Qu’est-ce que tout cela, au demeurant, pour l’Anglais ?… All right ! tout va bien, pourvu que l’argent roule et que le commerce marche ; car, pour devenir un Anglais parfait, il ne suffit pas d’avoir été meurtrier, fût-ce parricide, il faut encore savoir faire fructifier le bénéfice de ses rapines, gagner de l’argent, tout est là. Joli peuple que celui-là ! et protestant fanatique, par dessus le marché ! Rien ne lui manque, on le voit.

Au moral comme au physique, comme au point de vue religieux, il est hideux, et l’on ne sait jamais, en définitive, à quelle sorte de cuistre l’on s’adresse, quand on parle à un Anglais.

Avec cela, du cant. Le cant est cette pruderie, cette réserve affectée, cette pose d’austérité, qui recouvre et sert à cacher le vice. Singapore est une des patries du cant.

Étudiez d’un peu près l’Anglais. Tout de suite, vous reconnaîtrez à son allure le sectaire, l’hérétique modelé sur le type d’Henri VIII ou sur celui de Cromwell, le mômier dont la fausse vertu apparente masque toutes les dégradations morales et autres ; le puritanisme anglais est le manteau d’hypocrisie par excellence, et l’individu, en dépit de son aspect austère, est bien l’hérétique forcené, mais captieux, dont l’impiété satanique revêt les dehors d’une religion faite de paradoxes rationalistes. Frottez le luthérien, a-t-on dit ; au-dessous, vous trouverez l’impie pétri d’orgueil, le révolté irréligieux, le luciférien déguisé. Grattez le protestant anglais, dirons-nous ; sauf chez le puséiste, rare exception, vous trouverez le criminel plus ou moins conscient, et souvent le criminel doublé d’un sataniste.

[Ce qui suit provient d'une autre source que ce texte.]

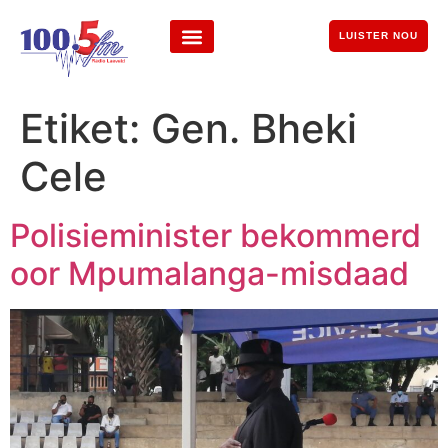
LUISTER NOU
Etiket:
Gen. Bheki
Cele
Polisieminister bekommerd
oor Mpumalanga-misdaad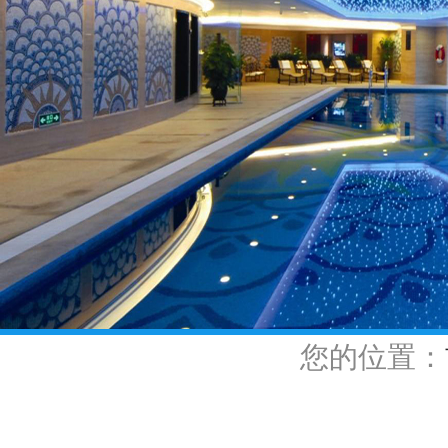
您的位置：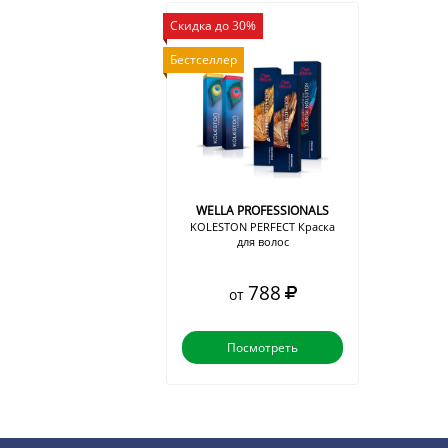
Скидка до 30%
Бестселлер
WELLA PROFESSIONALS
KOLESTON PERFECT Краска
для волос
788
от
Посмотреть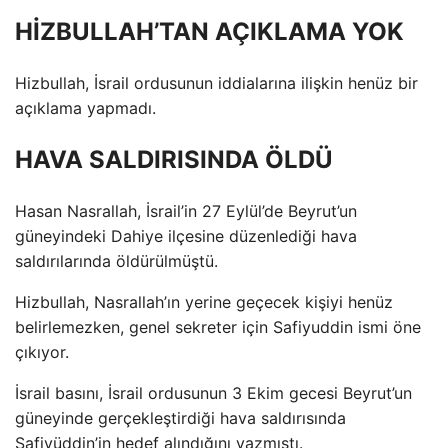
HİZBULLAH’TAN AÇIKLAMA YOK
Hizbullah, İsrail ordusunun iddialarına ilişkin henüz bir
açıklama yapmadı.
HAVA SALDIRISINDA ÖLDÜ
Hasan Nasrallah, İsrail’in 27 Eylül’de Beyrut’un
güneyindeki Dahiye ilçesine düzenlediği hava
saldırılarında öldürülmüştü.
Hizbullah, Nasrallah’ın yerine geçecek kişiyi henüz
belirlemezken, genel sekreter için Safiyuddin ismi öne
çıkıyor.
İsrail basını, İsrail ordusunun 3 Ekim gecesi Beyrut’un
güneyinde gerçekleştirdiği hava saldırısında
Safiyüddin’in hedef alındığını yazmıştı.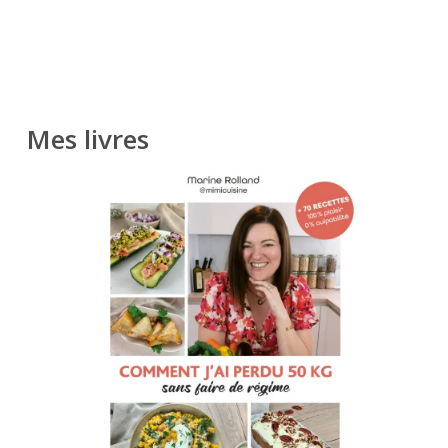
Mes livres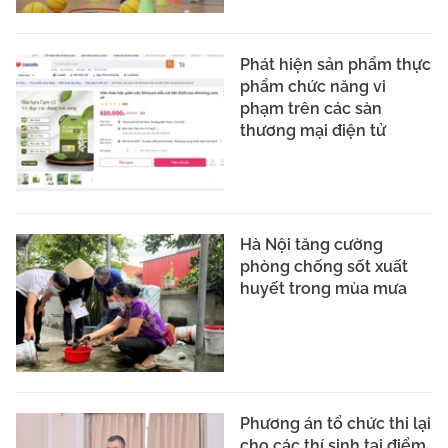
Phát hiện sản phẩm thực
phẩm chức năng vi
phạm trên các sàn
thương mại điện tử
Hà Nội tăng cường
phòng chống sốt xuất
huyết trong mùa mưa
Phương án tổ chức thi lại
cho các thí sinh tại điểm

On juge quelle triste société doit contenir Singapore, faite de la réunion de ces divers éléments. Rien d’étonnant aussi à ce que la maçonnerie et le culte du démon y prospèrent, trouvant un milieu si favorable à leur développement.

Mais ce n’est pas tout ; Singapore est un caravansérail. Au-dessous de cette société anglaise, corrompue jusqu’aux moëlles, grouille une tourbe innombrable et cosmopolite, faite de Chinois, de Malais, d’Indiens, dont les plus civilisés en apparence sont en vérité les plus sauvages. Du sectaire à la brute, à l’animal même, il y a une gradation bestiale, très curieuse pour l’observateur, pour le psychologue ; et cette échelle bizarre, le franc-maçon protestant anglais en est l’expression étonnante et comme le répertoire, le résumé complet.

Aussi, quelle vie abominable sur le bord de cet abîme que j’ai décrit ! La vie de l’homme ressemble à celle de la bête ; il y a là je ne sais quoi de tors, d’antinaturel et d’infernal.